I often think ‘I wonder what it was like here before we spoilt it’ as I travel around Southern Africa. I especially would love to have seen the open grasslands, one of the habitats we have changed the most.
So whenever I can I read the early explorers’ accounts with great interest. As a fellow explorer, I decided to write a short pen-sketch on some of them. Pinch of salt, of course, as I add my own non-expert comment and my ‘kind and knowledgeable locals’ bias. My theory: Despite their tales of derring-do and how ‘they did it all by themselves’, they – like us centuries later – were visitors, shown around by local people who knew what they were doing.
Carl Pehr Thunberg (1743 – 1828) – was a Swedish naturalist and one of ‘the seventeen apostles’ of Carl Linnaeus. He has been called ‘The Father of South African Botany.’ He went to the Cape in 1771, undertaking field trips and journeys into the interior to the north of Saldanha Bay, east along the Breede River Valley through the Langkloof as far as the Gamtoos River and returning by way of the Little Karoo. Local guide JA Auge showed them the way.

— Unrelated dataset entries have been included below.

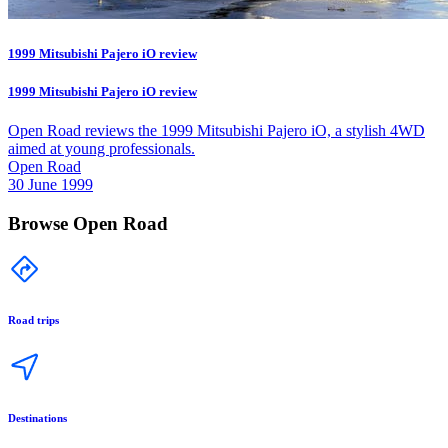
1999 Mitsubishi Pajero iO review
1999 Mitsubishi Pajero iO review
Open Road reviews the 1999 Mitsubishi Pajero iO, a stylish 4WD
aimed at young professionals.
Open Road
30 June 1999
Browse Open Road
Road trips
Destinations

In the Cape, Thunberg met fellow Swede Anders Sparrman and Francis Masson, a Scots gardener sent to Cape Town to collect plants for the Royal Gardens at Kew. They were immediately drawn together by their shared interests. During one of their trips, on which I suspect they will have been accompanied by kind and knowledgeable local people, they were joined by Dutchman Robert Jacob Gordon, a soldier on leave from his regiment in the Netherlands. Thunberg and Masson undertook two further inland expeditions: To the Eastern Cape as far as the Sundays River, and to the Roggeveld. In the Knysna forest a buffalo – was it wounded? – gored and killed two of their horses. Thunberg collected a significant number of specimens of both flora and fauna. He was the first professional botanist who personally made extensive collections of South African plants and studied them at first hand. During his three year stay at the Cape he climbed Table Mountain fifteen times and collected over 3000 plant species, of which more than 1000 were new to science.
The beautiful flower Black-Eyed Susan – our feature picture – is named Thunbergia alata after our first traveler / explorer / collector.

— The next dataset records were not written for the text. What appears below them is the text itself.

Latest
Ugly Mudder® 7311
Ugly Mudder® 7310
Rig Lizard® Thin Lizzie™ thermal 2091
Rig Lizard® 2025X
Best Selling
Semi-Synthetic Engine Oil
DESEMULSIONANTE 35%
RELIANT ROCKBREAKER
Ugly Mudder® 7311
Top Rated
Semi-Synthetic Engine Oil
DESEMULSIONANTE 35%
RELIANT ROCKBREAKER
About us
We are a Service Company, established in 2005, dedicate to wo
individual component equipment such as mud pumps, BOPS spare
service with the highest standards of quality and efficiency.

Although he was actually the first private visitor to travel far into the interior, he was slow to print, and his account of his travels was published after those of Francis Masson and Anders Sparrman.
Thunberg donated his extensive natural history collections to Uppsala University, Museum of Evolution and Zoological Museum: 27 500 plant specimens, 25 000 insects, 6 000 molluscs and shells, 1 200 birds and 300 mammals.

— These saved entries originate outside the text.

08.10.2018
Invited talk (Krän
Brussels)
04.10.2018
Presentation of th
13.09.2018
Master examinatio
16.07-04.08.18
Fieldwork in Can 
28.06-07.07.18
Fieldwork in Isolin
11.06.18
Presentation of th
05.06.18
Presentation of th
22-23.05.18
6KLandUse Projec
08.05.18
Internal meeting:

In his book ‘Travels at the Cape of Good Hope 1772 – 1775’ he wrote: ‘Roads, that can be properly so called, are not to be found in all this southern part of Africa; yet the way which people in general take, when they travel, is pretty well beaten in the neighbourhood of the Cape; farther down in the country indeed, very often not the least vestige of a road appears. Therefore in plains that are either very extensive, or covered with bush, it may easily happen that a traveller shall lose his way; so that he ought to be well acquainted with, and accurately observe the marks, by which he may get into the right road again. He must see then whether there be any sheep’s dung in the fields, which shews that there is a farm-house in the vicinity; and likewise, whether he can discover any herds of cattle grazing, or any cultivated land.’ No drought in the Cape during his travels: ‘Almost every day we were wet to the skin, in consequence of deluging showers of rain, which were sometimes accompanied with thunder.’
Thunberg was regarded as a generous person who cared deeply for others. He became famous and honoured the world over in his own lifetime. He was a member of the Swedish Academy of Sciences for 56 years, serving as president in 1784. In 1785 the Swedish king honoured him as a Knight of the Royal Order of Vasa. This meant he got to wear a distinctive green and white habit on formal occasions, with green breeches, a white sash with a gold fringe around the waist, a black top hat with gold hat band and a plume of white ostrich and and black egret feathers and a pair of green boots with gilded spurs. All my life . . . He married Brigitta C. Ruda and they adopted a son and a daughter – ah, a good man; he never wore this kit in front of the children. He succeeded the younger Linnaeus as professor of medicine and botany at the University of Uppsala , a post he held to his death, when he got buried in his top hat. I confess I don’t know if that is true about the top hat or scaring the children.